The government has revealed details of its plans to levy an annual charge on high-value residential properties owned by companies, in a paper entitled “Ensuring the fair taxation of residential property transactions. ” http://www.hm-treasury.gov.uk/consult_ensuring_fair_taxation_residential_property_transactions.htm This is part of a package of measures announced in the last budget designed to crack down on perceived avoidance of stamp duty land tax (SDLT) by some owners of high-value homes.
Not many people are likely to be too worried about this, as not many own such high-value homes. However Conveyancing Solicitors have seen a rise in the number of lower-value homes which are being bought in the name of a company owned by the buyer. So there is always the possibility of the charge being extended to lower-value properties in the future.
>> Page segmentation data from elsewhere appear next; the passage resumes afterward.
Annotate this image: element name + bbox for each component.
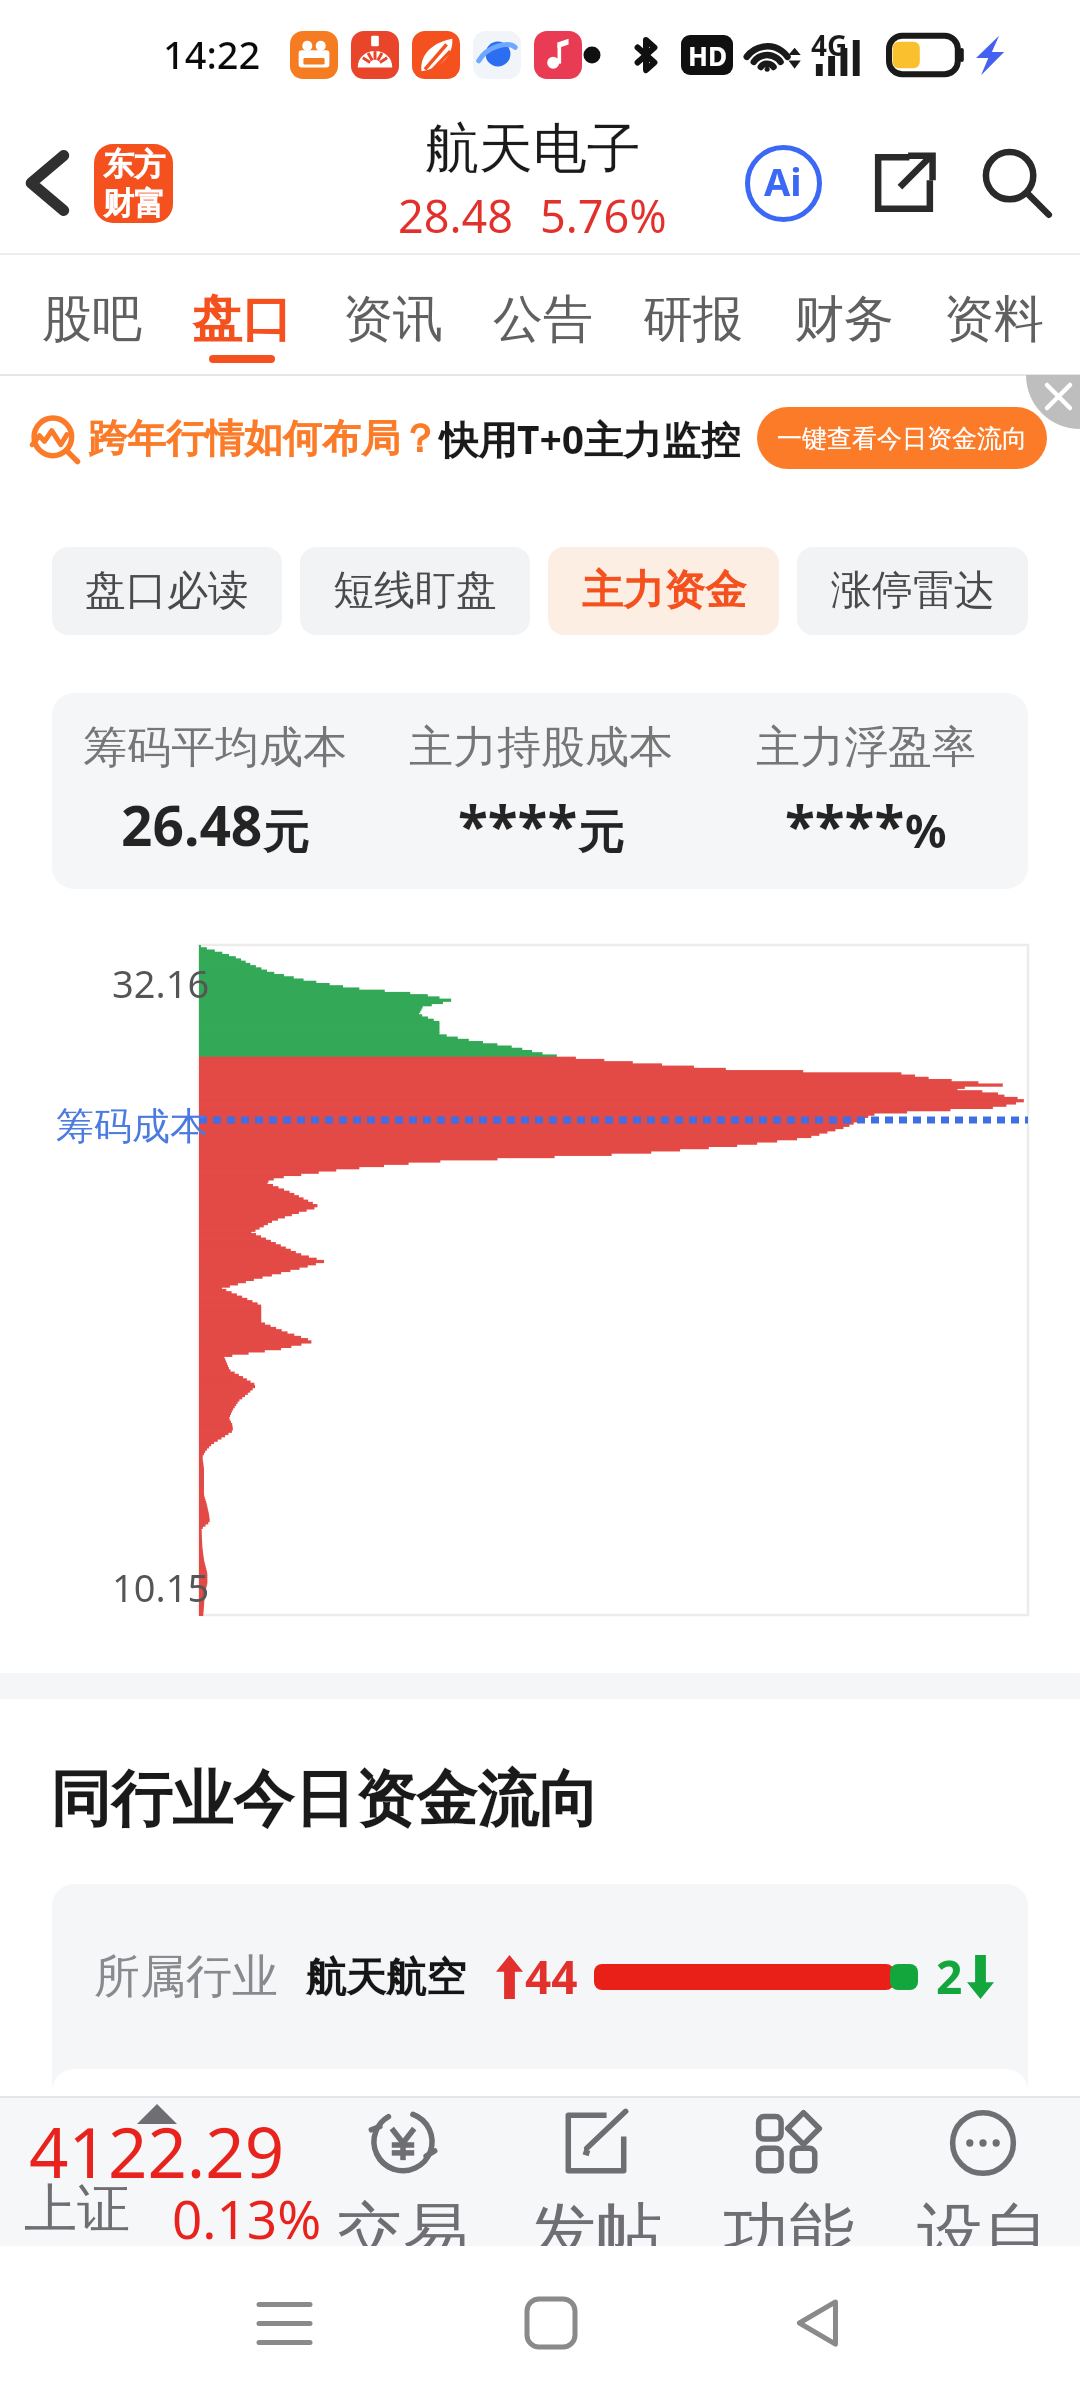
staticText: 资讯 bbox=[343, 288, 443, 351]
staticText: Ai bbox=[764, 155, 802, 207]
staticText: **** bbox=[458, 787, 578, 862]
staticText: 44 bbox=[525, 1945, 578, 2008]
staticText: 元 bbox=[263, 804, 309, 862]
staticText: **** bbox=[785, 787, 905, 862]
staticText: 上证 bbox=[24, 2176, 130, 2243]
staticText: % bbox=[905, 799, 947, 862]
staticText: 10.15 bbox=[112, 1561, 210, 1613]
staticText: 发帖 bbox=[530, 2192, 662, 2275]
staticText: 4G bbox=[811, 26, 848, 64]
staticText: 航天电子 bbox=[425, 115, 641, 183]
button[interactable]: 盘口必读 bbox=[52, 547, 282, 635]
button[interactable]: Close banner bbox=[1026, 375, 1080, 429]
staticText: 短线盯盘 bbox=[333, 565, 497, 617]
button[interactable]: 筹码平均成本 bbox=[52, 693, 1028, 889]
button[interactable]: 发帖 bbox=[499, 2096, 692, 2246]
staticText: 14:22 bbox=[163, 28, 261, 80]
button[interactable]: 资料 bbox=[944, 255, 1044, 376]
button[interactable]: 涨停雷达 bbox=[797, 547, 1028, 635]
staticText: 2 bbox=[936, 1945, 963, 2008]
staticText: 盘口 bbox=[192, 288, 292, 351]
staticText: 航天航空 bbox=[306, 1952, 466, 2002]
staticText: 4122.29 bbox=[29, 2104, 285, 2198]
staticText: 财务 bbox=[794, 288, 894, 351]
staticText: 32.16 bbox=[112, 957, 210, 1009]
button[interactable]: Back bbox=[0, 123, 94, 243]
staticText: 5.76% bbox=[540, 185, 667, 246]
button[interactable]: 功能 bbox=[692, 2096, 886, 2246]
button[interactable]: 4122.29 bbox=[0, 2096, 306, 2246]
staticText: 公告 bbox=[493, 288, 593, 351]
button[interactable]: Recents bbox=[242, 2281, 326, 2365]
staticText: 东方 bbox=[103, 145, 165, 184]
staticText: 股吧 bbox=[42, 288, 142, 351]
staticText: 主力持股成本 bbox=[409, 720, 673, 775]
staticText: 主力资金 bbox=[582, 565, 746, 617]
staticText: 同行业今日资金流向 bbox=[50, 1761, 599, 1838]
staticText: 功能 bbox=[723, 2192, 855, 2275]
staticText: 主力浮盈率 bbox=[756, 720, 976, 775]
staticText: 0.13% bbox=[172, 2182, 322, 2254]
staticText: 交易 bbox=[337, 2192, 469, 2275]
staticText: 快用T+0主力监控 bbox=[439, 412, 741, 465]
staticText: 26.48 bbox=[121, 787, 263, 862]
button[interactable]: 设自 bbox=[886, 2096, 1080, 2246]
staticText: HD bbox=[688, 38, 727, 73]
staticText: 筹码平均成本 bbox=[83, 720, 347, 775]
button[interactable]: 短线盯盘 bbox=[300, 547, 530, 635]
button[interactable]: AI assistant bbox=[720, 128, 846, 238]
button[interactable]: 资讯 bbox=[343, 255, 443, 376]
staticText: 盘口必读 bbox=[85, 565, 249, 617]
staticText: 研报 bbox=[643, 288, 743, 351]
button[interactable]: East Money bbox=[94, 144, 173, 223]
button[interactable]: 公告 bbox=[493, 255, 593, 376]
button[interactable]: 研报 bbox=[643, 255, 743, 376]
staticText: 跨年行情如何布局？ bbox=[88, 414, 439, 463]
staticText: 一键查看今日资金流向 bbox=[777, 423, 1027, 454]
staticText: 涨停雷达 bbox=[831, 565, 995, 617]
staticText: 筹码成本 bbox=[56, 1102, 208, 1150]
button[interactable]: 财务 bbox=[794, 255, 894, 376]
staticText: 28.48 bbox=[398, 185, 514, 246]
staticText: 所属行业 bbox=[94, 1948, 278, 2006]
staticText: 元 bbox=[578, 804, 624, 862]
staticText: 财富 bbox=[103, 184, 165, 223]
button[interactable]: 主力资金 bbox=[548, 547, 779, 635]
button[interactable]: Share bbox=[846, 128, 962, 238]
button[interactable]: 一键查看今日资金流向 bbox=[757, 407, 1047, 469]
button[interactable]: 盘口 bbox=[192, 255, 292, 376]
button[interactable]: 股吧 bbox=[42, 255, 142, 376]
staticText: 资料 bbox=[944, 288, 1044, 351]
button[interactable]: 所属行业 bbox=[52, 1884, 1028, 2069]
button[interactable]: Home bbox=[509, 2281, 593, 2365]
button[interactable]: Search bbox=[962, 128, 1072, 238]
staticText: 设自 bbox=[917, 2192, 1049, 2275]
button[interactable]: Back bbox=[775, 2281, 859, 2365]
button[interactable]: 交易 bbox=[306, 2096, 499, 2246]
The proposal is to levy a yearly charge or tax on homes worth over £2 million which are ‘wrapped’ in corporate and other ‘envelopes’ i.e. owned by companies and other ‘non-natural’ persons.
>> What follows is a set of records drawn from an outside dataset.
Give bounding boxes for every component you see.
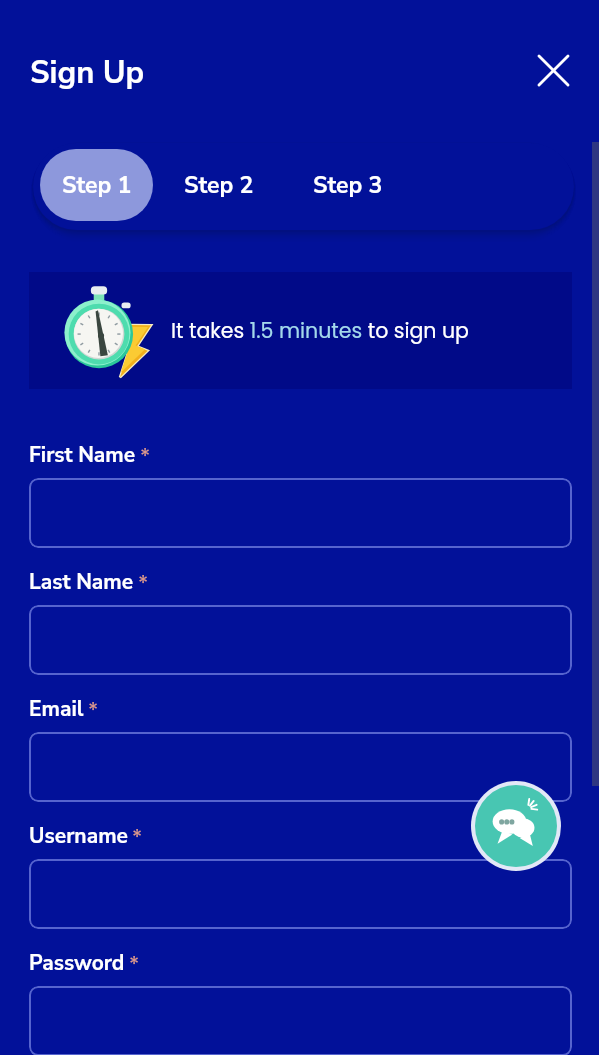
staticText: Step 1 — [62, 170, 132, 201]
staticText: Sign Up — [30, 52, 145, 94]
button[interactable]: Step 3 — [299, 149, 396, 221]
staticText: Email — [29, 695, 84, 724]
staticText: * — [129, 950, 140, 979]
button[interactable]: Chat support — [475, 785, 557, 867]
staticText: * — [138, 569, 149, 598]
button[interactable] — [29, 605, 572, 675]
staticText: Username — [29, 822, 128, 851]
button[interactable] — [29, 986, 572, 1055]
button[interactable] — [29, 478, 572, 548]
button[interactable] — [29, 732, 572, 802]
button[interactable] — [29, 859, 572, 929]
staticText: * — [140, 442, 151, 471]
button[interactable]: Close — [531, 48, 576, 93]
staticText: * — [132, 823, 143, 852]
staticText: Step 2 — [184, 170, 254, 201]
staticText: * — [88, 696, 99, 725]
staticText: Last Name — [29, 568, 134, 597]
button[interactable]: Step 1 — [40, 149, 153, 221]
staticText: Step 3 — [313, 170, 383, 201]
staticText: Password — [29, 949, 125, 978]
staticText: It takes 1.5 minutes to sign up — [171, 316, 469, 345]
button[interactable]: Step 2 — [170, 149, 267, 221]
staticText: First Name — [29, 441, 136, 470]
SDLT is charged on the transfer of a property title. But once a property is owned by a company, it can subsequently be sold by selling ownership of the company rather than transferring title to the property. This would be exempt from payment of SDLT, as there is no transfer of title since it remains owned by the same company.
Lower-value homes can of course be owned by companies and sold in the same way. But buyers of such properties are less likely to be able to buy the company owning the property, and avoid SDLT, as they frequently require residential mortgages. Lenders then require the property title to be in the name of the borrowers, not a company. So most buyers will end up having to pay SDLT.
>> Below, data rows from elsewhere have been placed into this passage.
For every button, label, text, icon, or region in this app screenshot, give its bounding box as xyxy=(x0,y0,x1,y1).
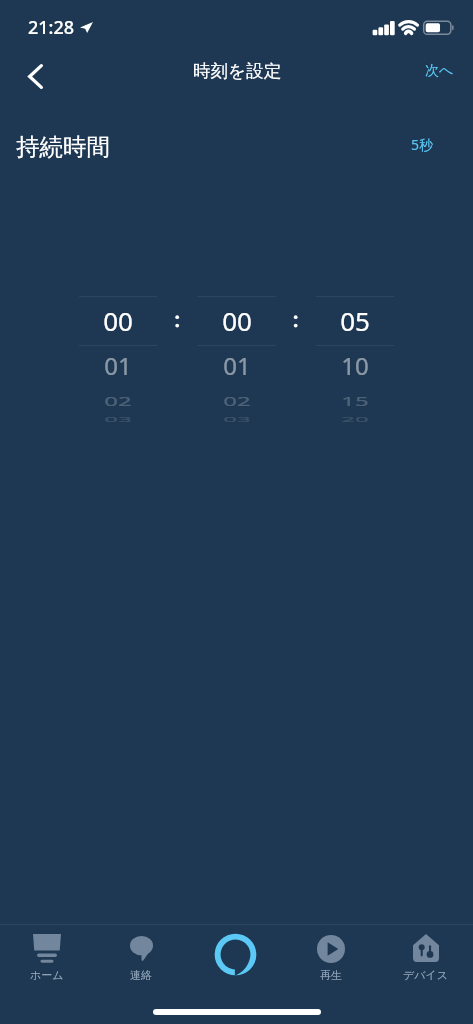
staticText: 01 xyxy=(223,351,251,382)
staticText: 5秒 xyxy=(411,135,434,154)
staticText: 再生 xyxy=(320,968,342,982)
button[interactable]: 再生 xyxy=(283,925,378,1007)
staticText: 連絡 xyxy=(130,968,152,982)
button[interactable]: ホーム xyxy=(0,925,94,1007)
button[interactable]: 00 xyxy=(198,297,276,346)
button[interactable]: 05 xyxy=(316,297,394,346)
staticText: 00 xyxy=(222,303,252,338)
button[interactable]: Alexa xyxy=(188,925,283,1007)
button[interactable]: デバイス xyxy=(378,925,473,1007)
staticText: ホーム xyxy=(30,968,64,982)
staticText: 21:28 xyxy=(28,15,75,40)
staticText: 次へ xyxy=(425,62,454,80)
button[interactable]: 次へ xyxy=(425,48,473,94)
staticText: 02 xyxy=(104,391,132,410)
staticText: 03 xyxy=(104,414,132,424)
button[interactable]: 00 xyxy=(79,297,157,346)
staticText: 02 xyxy=(223,391,251,410)
staticText: 15 xyxy=(341,391,369,410)
staticText: 00 xyxy=(103,303,133,338)
staticText: デバイス xyxy=(403,968,449,982)
staticText: 05 xyxy=(340,303,370,338)
staticText: 時刻を設定 xyxy=(193,60,281,82)
staticText: 持続時間 xyxy=(16,132,110,162)
staticText: 20 xyxy=(341,414,369,424)
button[interactable]: Back xyxy=(0,48,58,94)
staticText: 03 xyxy=(223,414,251,424)
button[interactable]: 連絡 xyxy=(94,925,188,1007)
staticText: 01 xyxy=(104,351,132,382)
staticText: 10 xyxy=(341,351,369,382)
The government will levy a charge starting at £15, 000 a year for homes valued over £2m, rising in bands to £140, 000 for homes valued over £200m.
It is clearly intended that this annual charge will persuade individual owners who have ‘enveloped’ their property to ‘de-envelope’ it into their own name. However criticism has already been raised by property investment and development companies which own residential properties as part of their business, and would not be in a position to de-envelope.
Owners of leasehold apartments may also have some concerns. The charge will apply to leasehold property owned in the name of a company, but will also apparently affect freehold reversions.
If the freehold of a block of flats owned by a company (as is often the case) is valued at more than £2m then it seems that the company owning the freehold will be liable to pay the charge. But the question then is whether they will try to pass this on to the leaseholders in some way.
Comments on the proposals should be sent to HMRC by 23 August 2012.